11.2 Discounts shall be determined according to the respective valid price list. Advertising agencies and other advertising intermediaries are obliged to adhere to the price lists of the respective provider in their offers, contracts and invoices with advertisers.
11.3 Discounts for corporate members may not be combined with other discounts, e.g. discount rates.
12. Default of payment
12.1 In the event of late payment or deferral of payment, interest and collection costs shall be charged. In the event of late payment, the provider may defer further execution of the current order until payment has been made and demand advance payment for the remaining placement.
12.2 Objectively justified doubts about the client’s ability to pay shall entitle the provider, even during the term of the contract, to make the publication of further advertising material dependent on the advance payment of the amount and on the settlement of outstanding invoice amounts, irrespective of an originally agreed payment term.
13. Termination / contract adjustment
13.1 The term of the contract for booking a showroom shall be at least 12 months and shall be automatically extended by a further year unless it is terminated with four weeks’ notice before the end of the booking period.
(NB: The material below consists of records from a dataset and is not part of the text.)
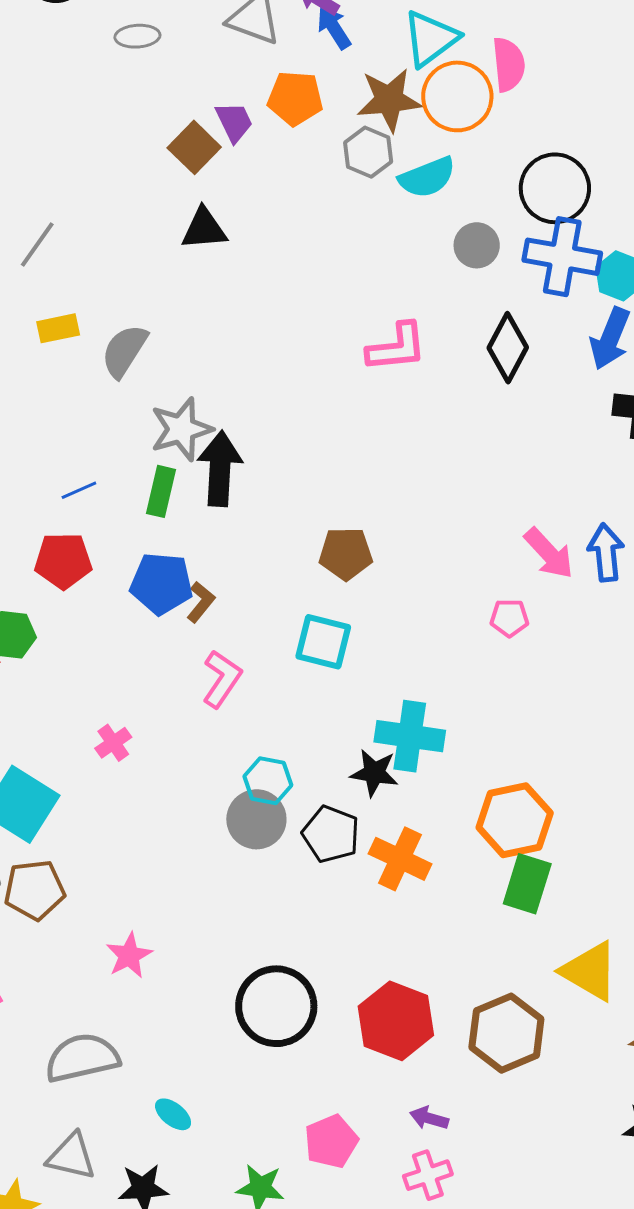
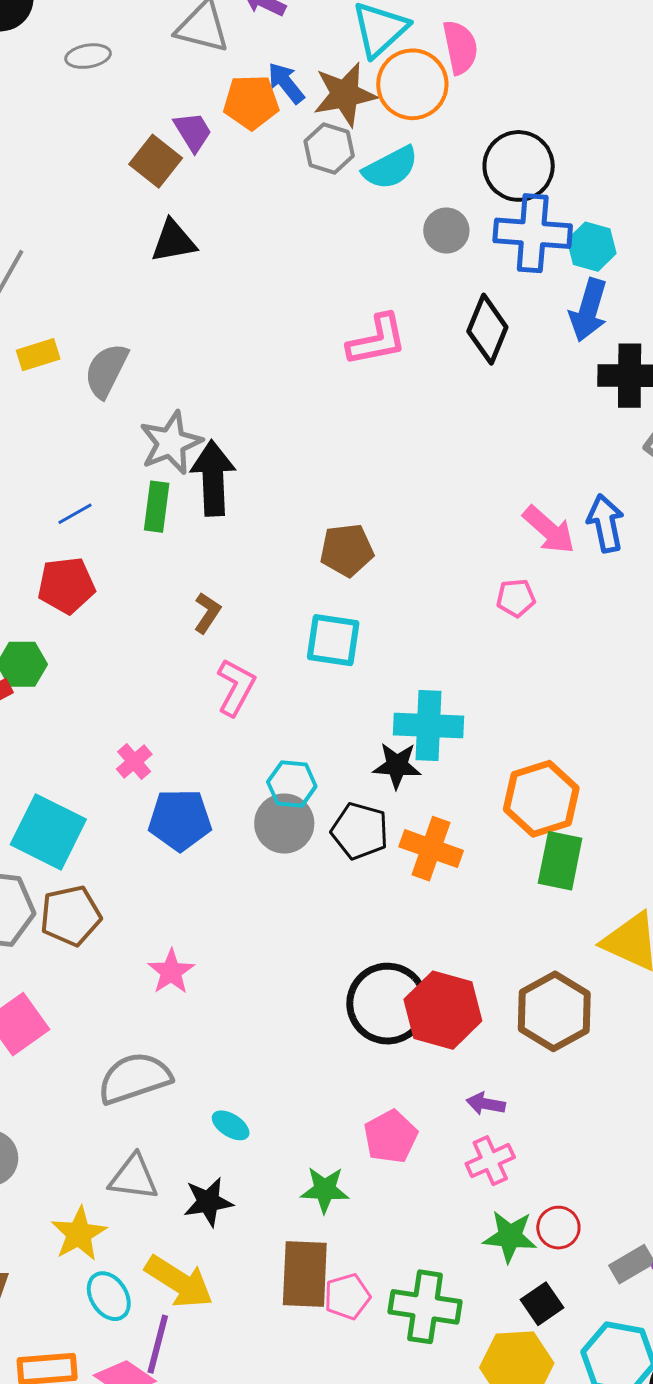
blue arrow: (334, 28) -> (286, 83), moved
blue pentagon: (161, 583) -> (180, 820), moved
black circle: (276, 1006) -> (387, 1004), moved

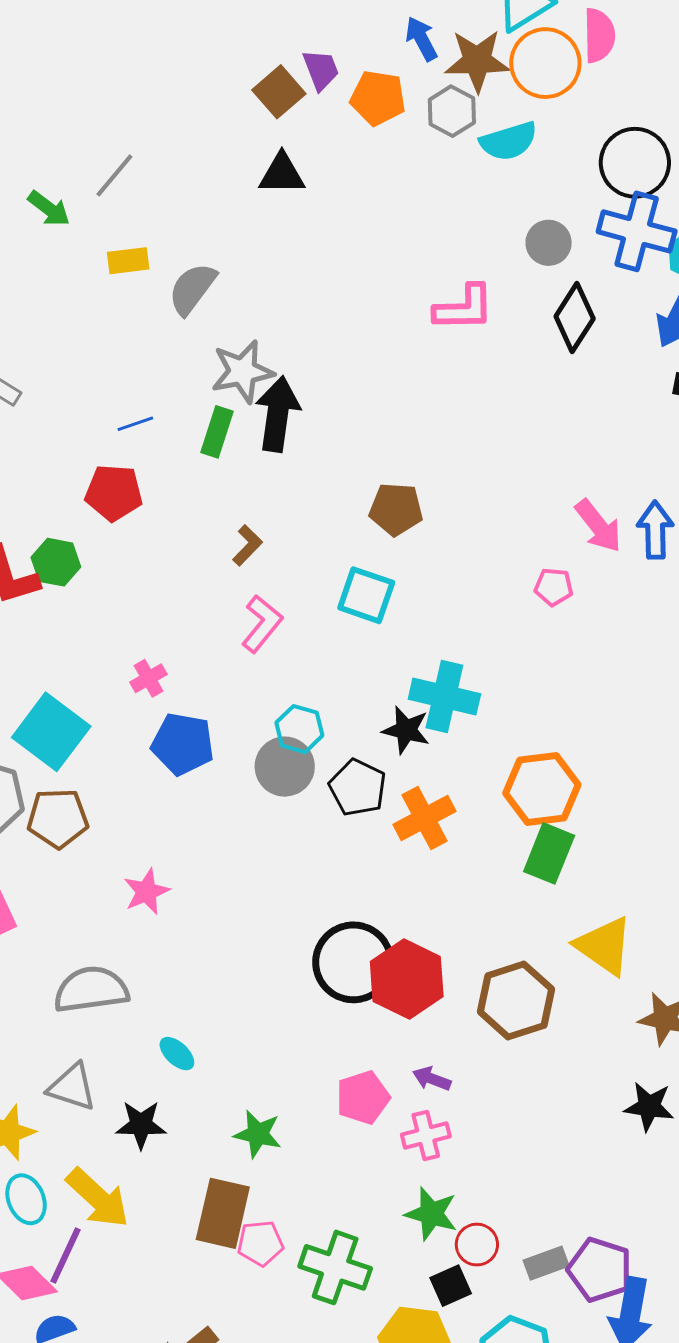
orange pentagon: (251, 102) -> (378, 98), moved
gray circle: (446, 231) -> (549, 243), moved
orange cross: (431, 849) -> (424, 818), turned 32
pink pentagon: (391, 1137) -> (363, 1098), moved
red circle: (558, 1228) -> (477, 1245), moved

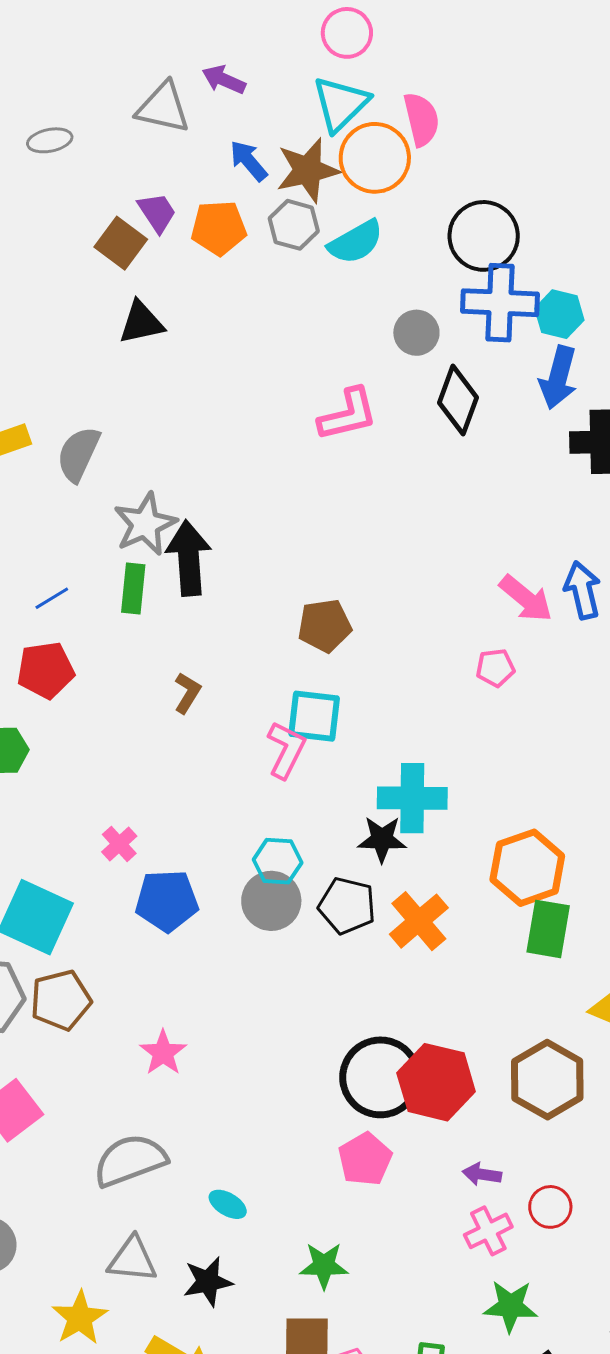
pink L-shape: (262, 624) -> (286, 750), moved
pink pentagon: (363, 1098) -> (365, 1159), moved
red circle: (477, 1245) -> (550, 1207), moved

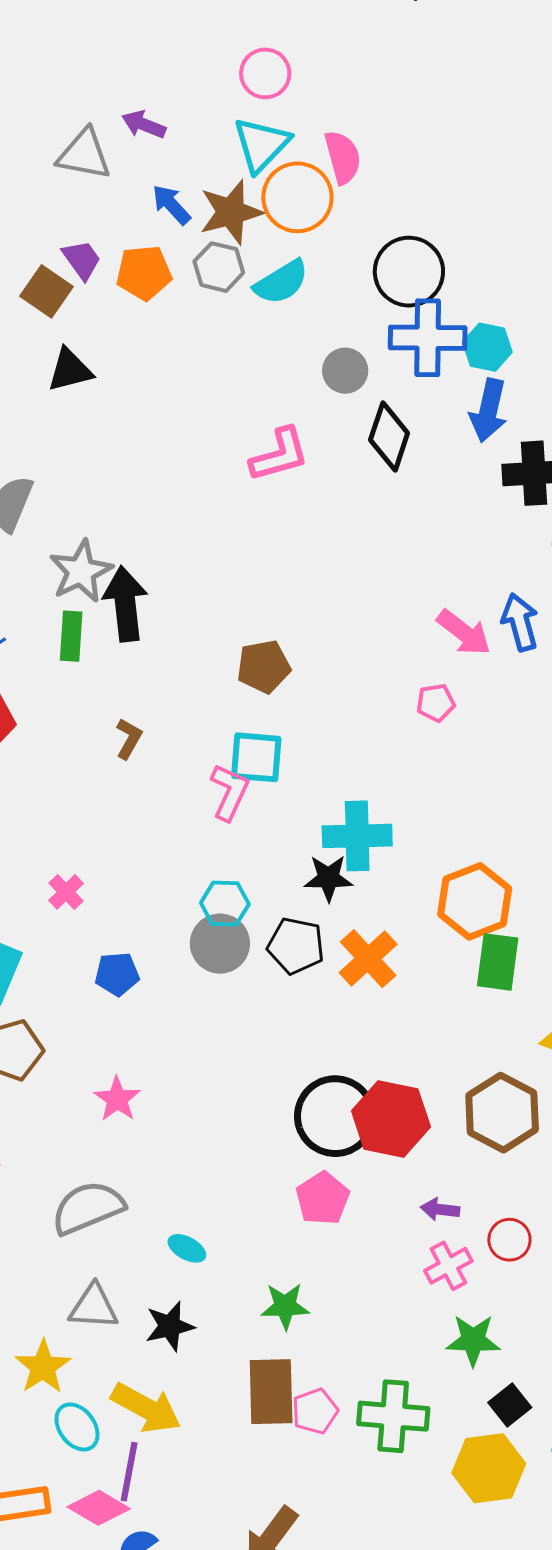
blue pentagon: (167, 901) -> (117, 974), moved, size x0.7

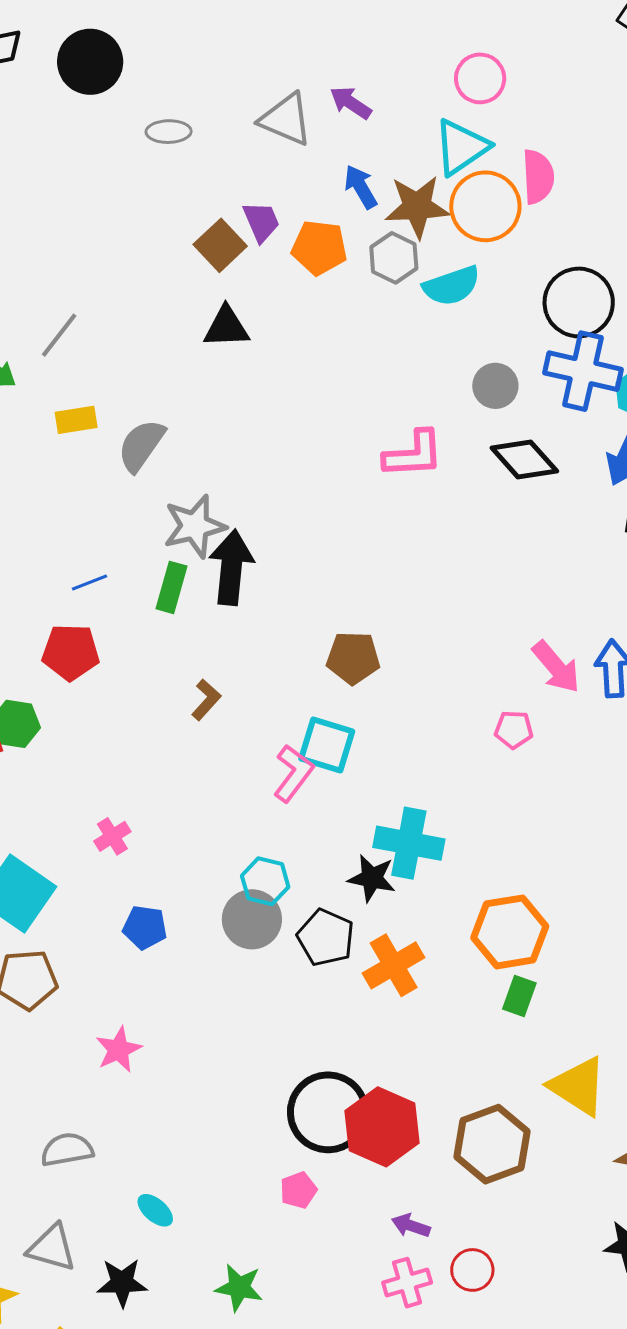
black diamond: (389, 437) -> (524, 459), turned -72
green rectangle: (498, 962) -> (519, 996), size x0.7
pink pentagon: (323, 1198) -> (298, 1190), size x0.7
gray semicircle: (88, 1208) -> (67, 1150), size x0.7

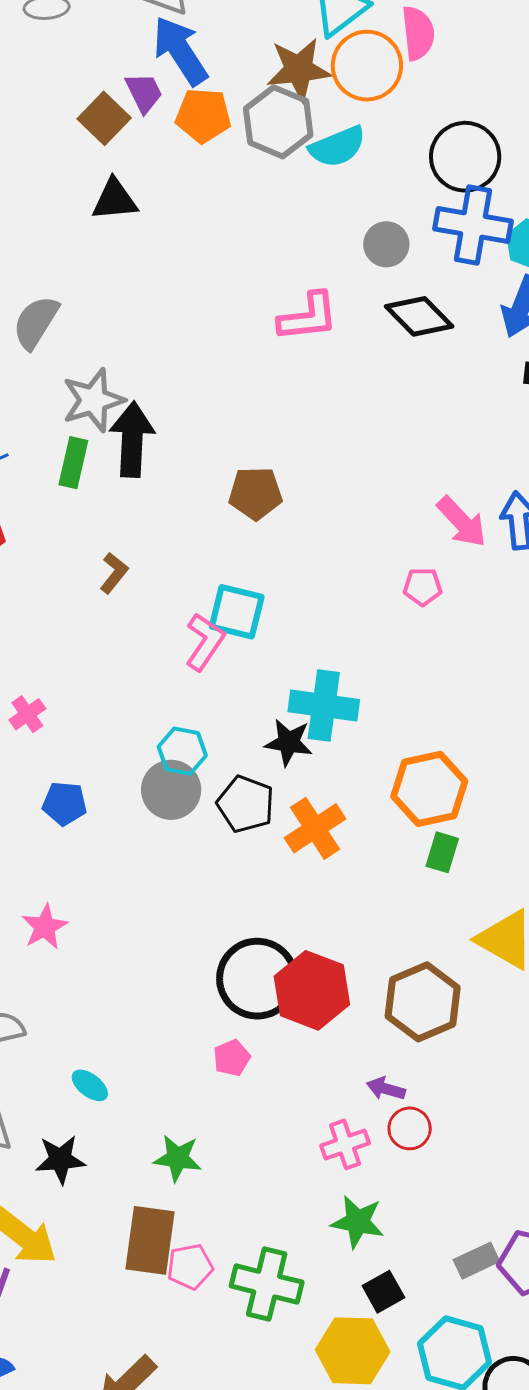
blue arrow: (361, 187) -> (180, 51), moved, size x1.6
gray hexagon: (394, 258) -> (278, 122), size x1.4
brown pentagon: (353, 658) -> (255, 493), moved
purple arrow: (411, 1226) -> (386, 1089), moved

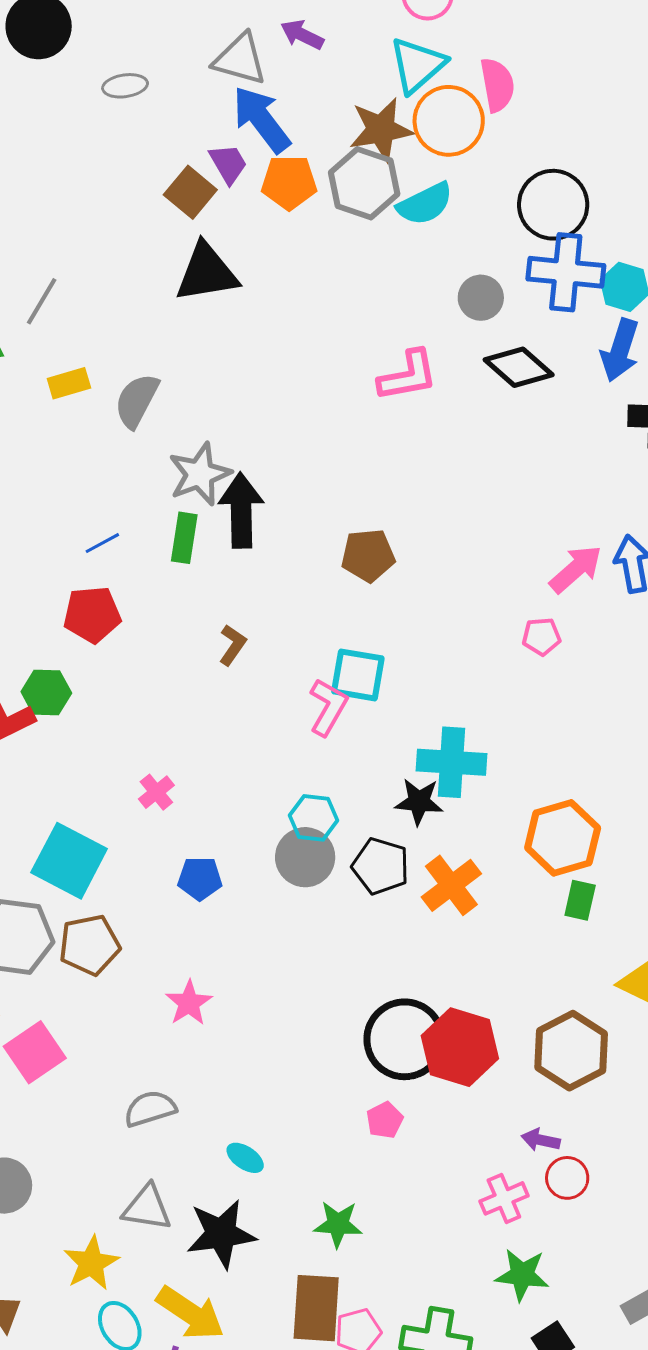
black triangle: (115, 200) -> (207, 273), size x1.4
pink arrow: (462, 522) -> (576, 569), turned -84
black star: (60, 1159) -> (221, 1234), size x1.4

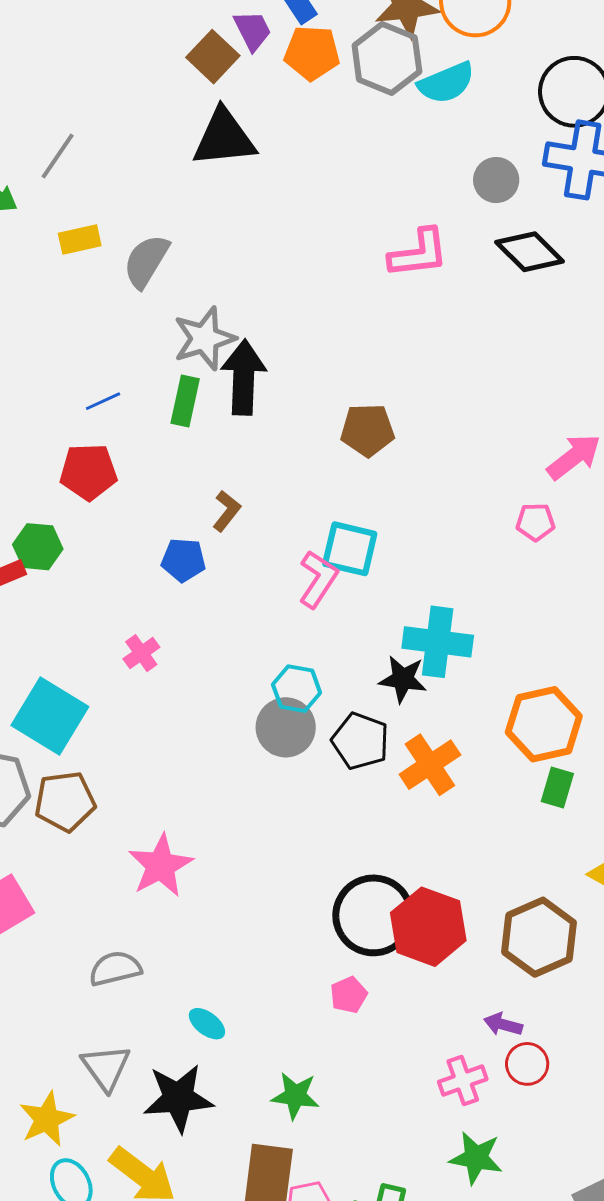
blue pentagon: (200, 878) -> (183, 560), moved
pink star: (189, 1003) -> (161, 866), size x1.4
gray triangle: (147, 1208) -> (106, 1067), turned 42

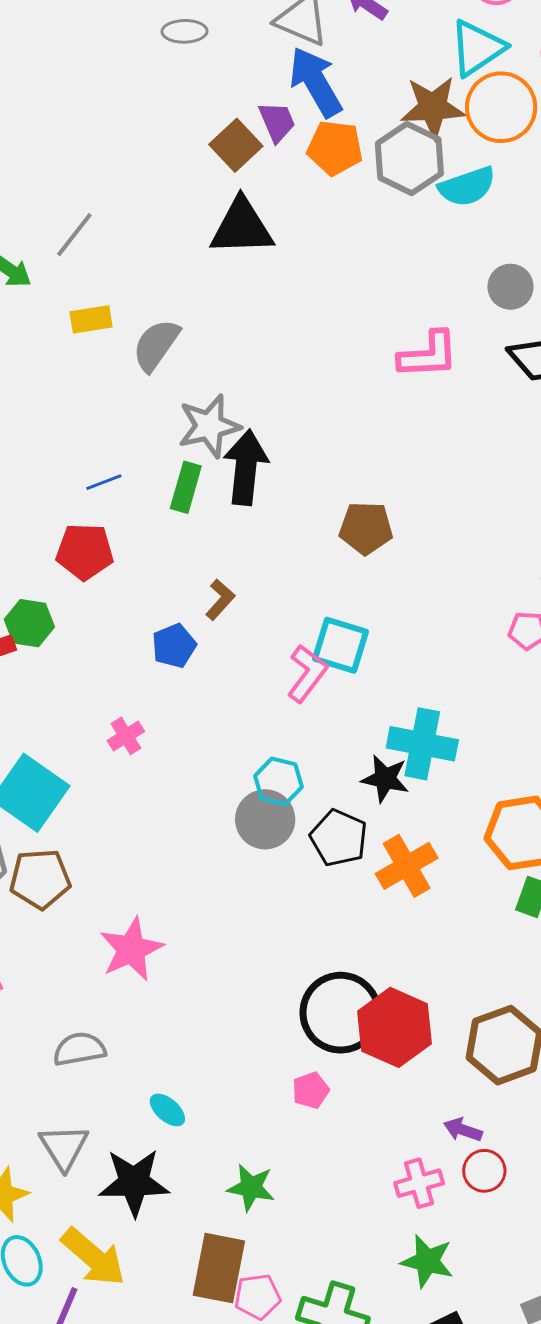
blue pentagon: (183, 560) -> (174, 646), turned -30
13.2 A booked showroom package (BASIC or CLASSIC) can be upgraded to PREMIUM at any time. Invoice amounts already paid will be offset against the new package price.
13.3 A downgrade of a booked showroom package is not possible within the term, but can be made with a notice period of 4 weeks to the end of the booking period for the future contract year.
13.4 Cancellations and contract adjustments of advertising orders must be made in writing.
14. Handling of data, data protection, data security
14.1 The advertising order shall be processed in compliance with the applicable data protection regulations. The customer agrees that the personal data associated with his order may be used for the purpose of establishing contact. The data will not be forwarded to third parties.
14.2 Each party shall treat the confidential information of the other party that it receives under this contract as confidential and shall not make it accessible to third parties.
15. place of performance/jurisdiction
15.1 The place of performance and jurisdiction is the registered office of the provider.
15.2 In business transactions with merchants, legal entities under public law or special funds under public law, the place of jurisdiction for legal action is the registered office of the provider. German law shall apply.